Looking at a time line for the project, Detweiler said the rest of the calendar year will be spent in public meetings to help determine the best route for the transmission line. The company hopes to be able to file a preferred option with the Illinois Commerce Commission (ICC) by early next year. The ICC will then review the plan, a process which could take more than a year. After approval, Clean Line Energy Partners will seek financing for construction. The actual construction of the transmission line could begin in 2014 or 2015 and is expected to take two to three years, Detweiler said.
According to the company’s informational materials, the $1.7 billion project would create more than 5,000 new construction jobs, 500 operations jobs and millions of dollars per year in property tax revenue.

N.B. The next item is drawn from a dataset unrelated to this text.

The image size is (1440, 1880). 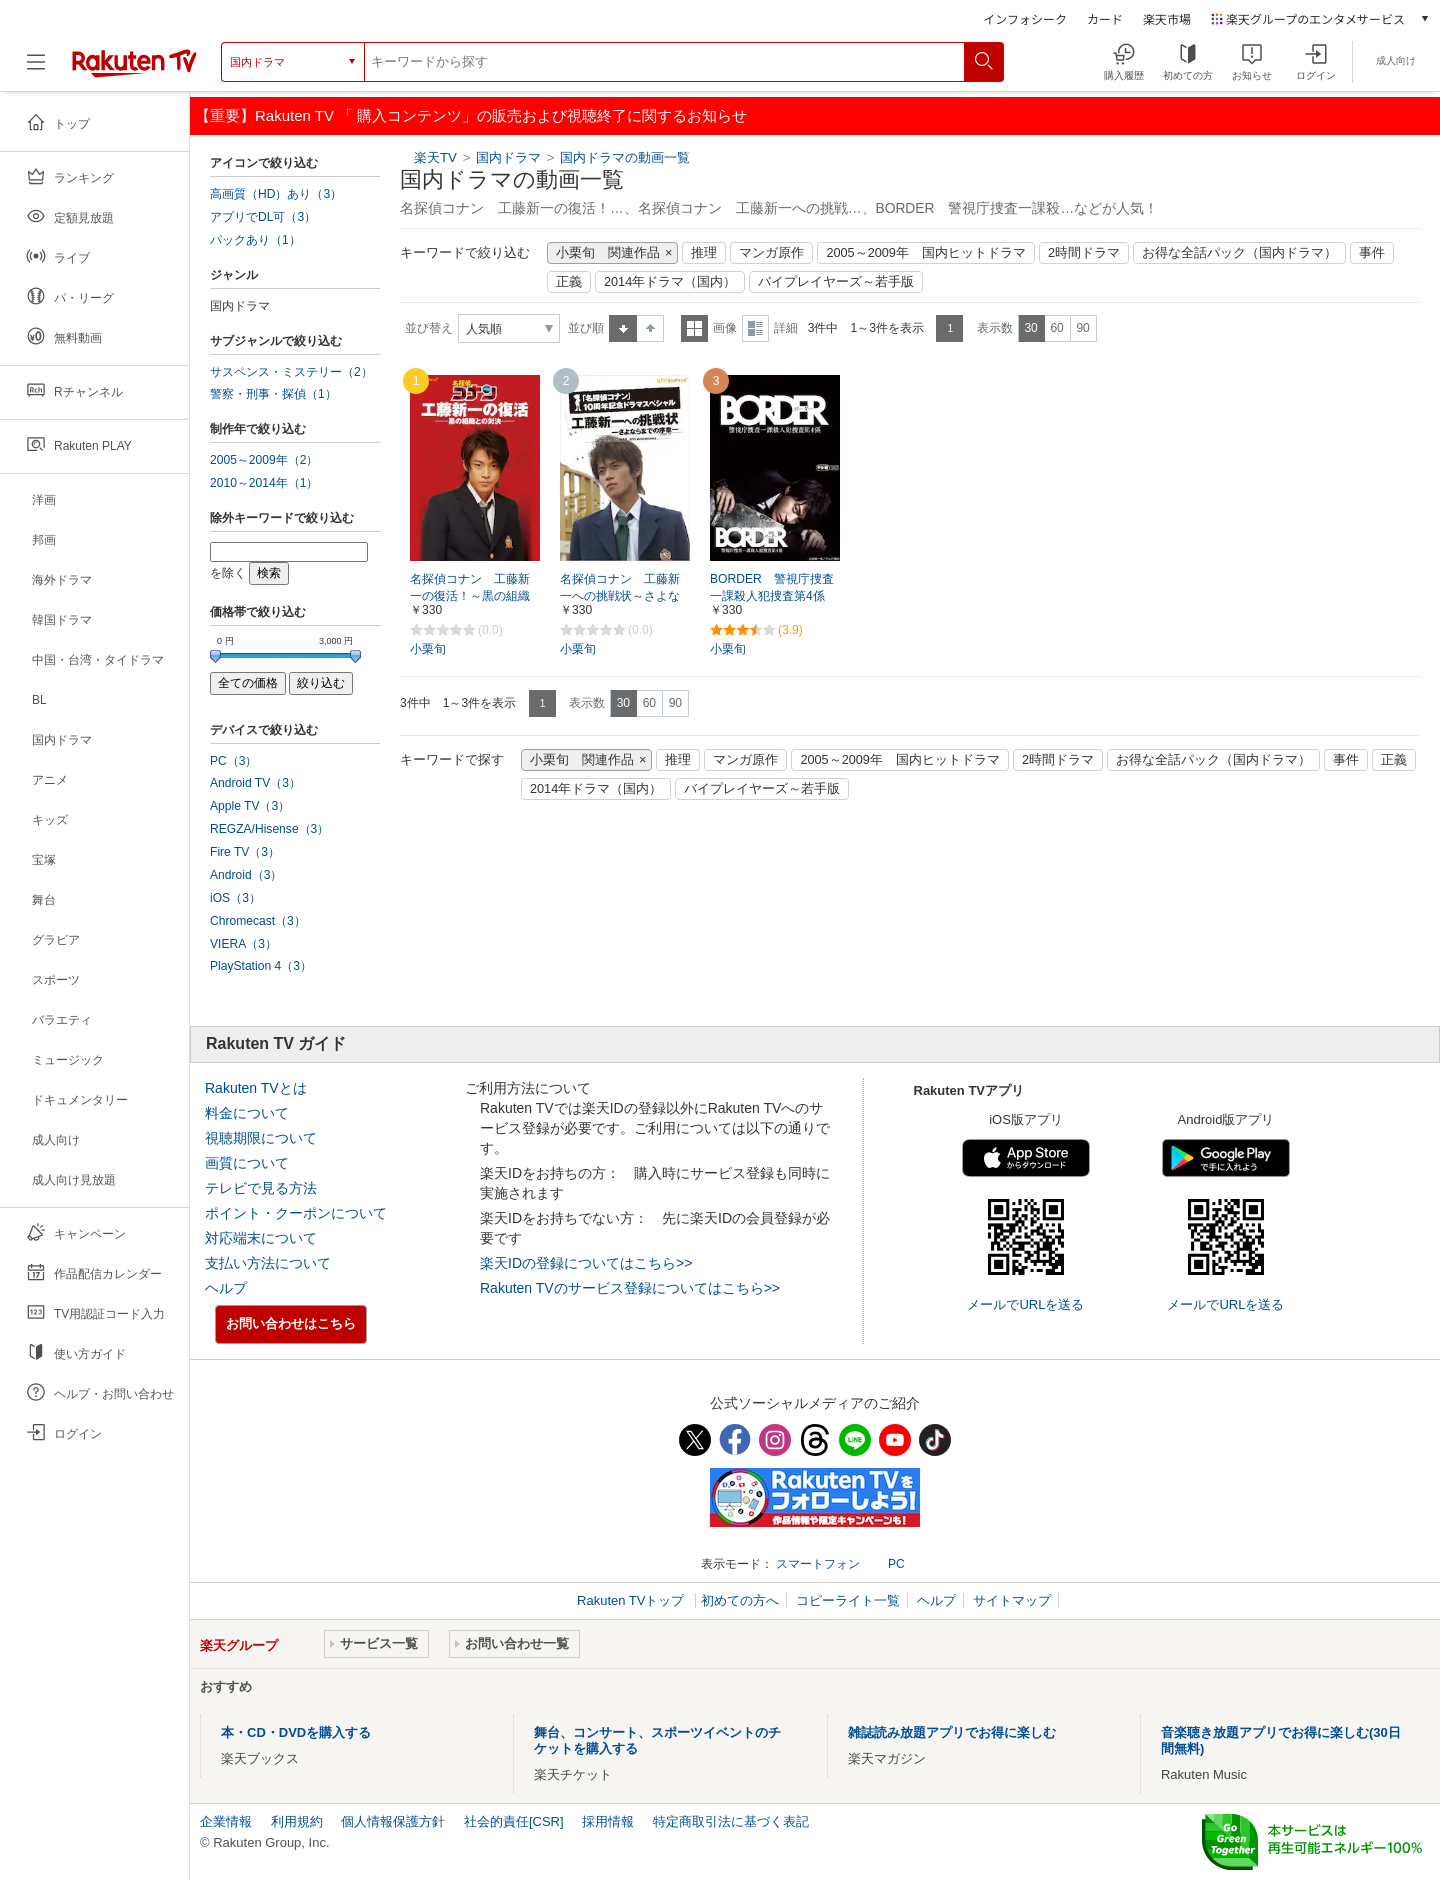 What do you see at coordinates (1025, 18) in the screenshot?
I see `インフォシーク` at bounding box center [1025, 18].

On Thursday, Detweiler said those added jobs and benefits could be realized, in part, by area concrete and gravel companies, building tradesmen and local laborers. However, it is unlikely there would be any permanent jobs created in Bureau County once the line was constructed, he said.
During the open house, Detweiler was also asked about irrigation systems which exist now or could be built in the future along the proposed corridor. In response, Detweiler said that’s the type of structure and situation which the company needs to know about when trying to determine the best route for the transmission line.
Detweiler was also asked about a decommissioning plan and how far the company would be required to go down to remove any concrete for transmission line poles. In response, he said the company would be required in writing to meet all decommissioning requirements as negotiated.
Concerning the economic impact for landowners, including any potential decline of property value, Detweiler said the Clean Energy doesn’t buy land but seeks to acquire easements.
“Our feeling is that we want to get absolutely as much of that land as we can through voluntary agreements, and that means we will have to make a very attractive offer,” Detweiler said.
Ultimately if the project is approved by the Illinois Commerce Commission, the company would have eminent domain, but the hope is to absolutely minimize the use of that, Detweiler said. There are rare instances, such as absentee landowners or unsettled estates in probate, where eminent domain could be used if needed, he said.
Among those attending the open house from Princeton was Alvin Longman. Now retired, Longman owns farmland in nearby Henry County.
Longman said he came to the open house because he had questions about the project, and those questions were answered. Even though his farm is not close to the area under consideration, Longman said he would support the project even if it did directly affect his land. Developing wind energy and getting away from dependence on foreign fuel is important for the country, he said.